#### TASK TO CARRY OUT
The output should be every line below that includes the word "washi".

#### GIVEN DATA
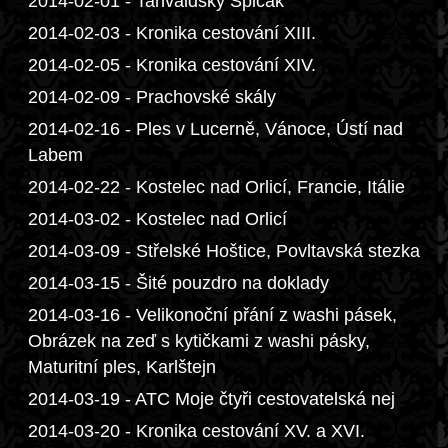
2014-02-01 - Tanvaldský Špičák
2014-02-03 - Kronika cestování XIII.
2014-02-05 - Kronika cestování XIV.
2014-02-09 - Prachovské skály
2014-02-16 - Ples v Lucerně, Vánoce, Ústí nad
Labem
2014-02-22 - Kostelec nad Orlicí, Francie, Itálie
2014-03-02 - Kostelec nad Orlicí
2014-03-09 - Střelské Hoštice, Povltavská stezka
2014-03-15 - Šité pouzdro na doklady
2014-03-16 - Velikonoční přání z washi pásek,
Obrázek na zeď s kytičkami z washi pásky,
Maturitní ples, Karlštejn
2014-03-19 - ATC Moje čtyři cestovatelská nej
2014-03-20 - Kronika cestování XV. a XVI.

#### RESPONSE TO THE TASK
2014-03-16 - Velikonoční přání z washi pásek,
Obrázek na zeď s kytičkami z washi pásky,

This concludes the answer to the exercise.